Step One: Identification of priorities. The program operation cycle typically begins with one or more natural village meetings to identify local priorities and to decide on specific activities to propose for program funding.

Step Two: Preparation of Proposals. The PMC prepares proposals for funding, with assistance from the village facilitator.

Step Three: Preliminary Selection of proposals for funding on a competitive basis, with selections done by the PDMG representing all natural villages.

Step Four: Screening and Review by county or township governmental agencies for cost estimation, technical feasibility, and acceptability under program rules.

Step Five: Proposal Finalization. The PMC revises the proposal as warranted. A village meeting is called to confirm acceptability of the proposal, and to make arrangements for implementation.

Step Six: Disbursement of Funds to a joint account managed by PMC members. This step begins the implementation process.

Step Seven: Monitoring is conducted by a county project management office, by community facilitators, and through a participatory inter-village monitoring arrangement.

Step Eight: Interim Review of financial management and technical implementation.
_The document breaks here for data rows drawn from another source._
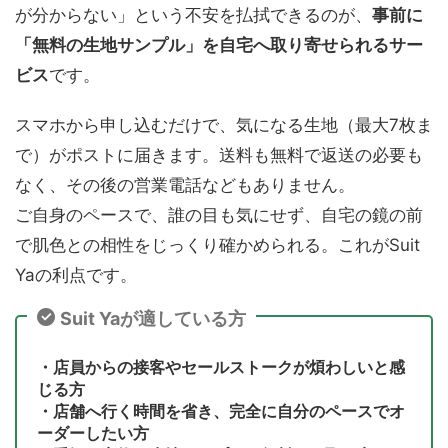
が分からない」という不安を払拭できるのが、
事前に
「無料の生地サンプル」を自宅へ取り寄せられるサー
ビス
です。
スマホから申し込むだけで、気になる生地（最大7枚ま
で）がポストに届きます。送料も無料で返送の必要も
なく、その後の営業電話などもありません。
ご自身のペースで、誰の目も気にせず、自宅の鏡の前
で肌色との相性をじっくり確かめられる。これがSuit
Yaの利点です。
Suit Yaが適している方
・店員からの接客やセールストークが煩わしいと感
じる方
・店舗へ行く時間を省き、完全に自分のペースでオ
ーダーしたい方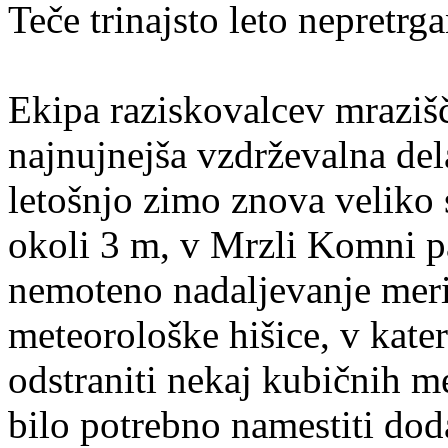
Teče trinajsto leto nepretrg
Ekipa raziskovalcev mrazišč
najnujnejša vzdrževalna dela
letošnjo zimo znova veliko
okoli 3 m, v Mrzli Komni pa
nemoteno nadaljevanje merit
meteorološke hišice, v kate
odstraniti nekaj kubičnih m
bilo potrebno namestiti dod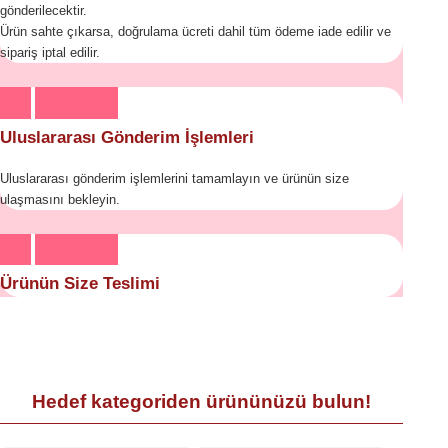
gönderilecektir.
Ürün sahte çıkarsa, doğrulama ücreti dahil tüm ödeme iade edilir ve
sipariş iptal edilir.
Uluslararası Gönderim İşlemleri
Uluslararası gönderim işlemlerini tamamlayın ve ürünün size
ulaşmasını bekleyin.
Ürünün Size Teslimi
Hedef kategoriden ürününüzü bulun!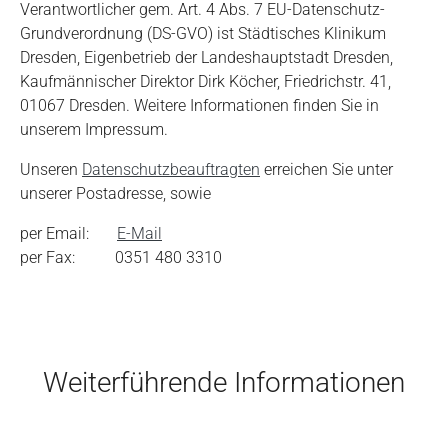
Verantwortlicher gem. Art. 4 Abs. 7 EU-Datenschutz-
Grundverordnung (DS-GVO) ist Städtisches Klinikum
Dresden, Eigenbetrieb der Landeshauptstadt Dresden,
Kaufmännischer Direktor Dirk Köcher, Friedrichstr. 41,
01067 Dresden. Weitere Informationen finden Sie in
unserem Impressum.
Unseren
Datenschutzbeauftragten
erreichen Sie unter
unserer Postadresse, sowie
per Email:
E-Mail
per Fax: 0351 480 3310
Skip to main content
Weiterführende Informationen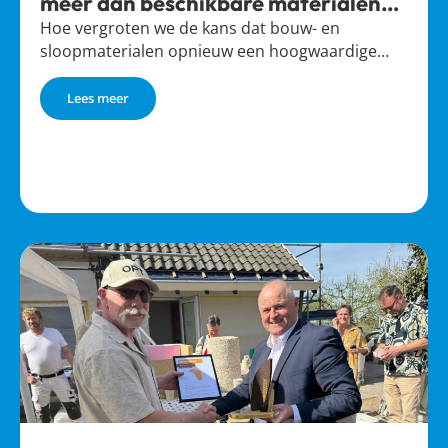
meer dan beschikbare materialen
alleen
Hoe vergroten we de kans dat bouw- en
sloopmaterialen opnieuw een hoogwaardige…
Lees meer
Participating villages found to be in compliance with program rules will be eligible for the next phase of the cycle. (The Small-Scale Infrastructure and Service Improvement category will have three cycles under the pilot program. The Natural Resource Management and Environmental Improvement category will have two cycles. Participating villagers will themselves determine the frequency in which funds will be made available under the Community Development Fund, but the program will provide seed funds in two installments.)

HOW WILL LESSONS BE LEARNED?

The CDD pilot program is an experiment rooted in “learning by doing.” Because the experiment could have broad-reaching implications for poverty alleviation programs in China, it is important that appropriate methods are established for drawing out lessons from this experience.

Going beyond standard program monitoring by county governments and project supervision by LGOPA and the World Bank, the CDD pilot program includes:

  • Periodic monitoring reports prepared by village facilitators, based on intensive engagement with villagers and program processes.
  • Participatory monitoring, by which community representatives have opportunities to compare experiences and results in other villages.
  • Periodic formal auditing of program fund utilization.
  • Periodic reporting on program grievances or complaints, and steps taken to resolve them.

At the end of program implementation, lessons from experience, and suggestions for improved practice, will be presented in an overall program evaluation study.

WHAT IS THE POTENTIAL FOR CDD IN CHINA?

The CDD pilot program primarily promotes experimentation and learning. It directly benefits only a very small number of poor communities. But if CDD is shown to be an effective and efficient means to improve poverty alleviation programming, the pilot program could be enormously influential. LGOPA intends to review program results for potential applicability in its ongoing Village Development Planning program, which is expected to reach 148,000 officially designated poor villages by 2010. Other central or provincial government agencies also have expressed an interest in utilizing CDD-based approaches in both rural and urban settings.

ABOUT OUR PARTNERS

The CDD pilot program benefits greatly from support provided by external partners:

  • A USD 2 million grant from the Government of Japan helps defray program costs and provides a strong incentive for local governments to provide matching funds.
  • Three international NGOs with rich experience in promoting participatory development in China will assist the program through training village facilitators and monitoring program processes. They are: Action Aid, Plan International and World Vision.
  • Oxfam Hong Kong provided valuable support during the program’s design phase and will support independent project monitoring and evaluation.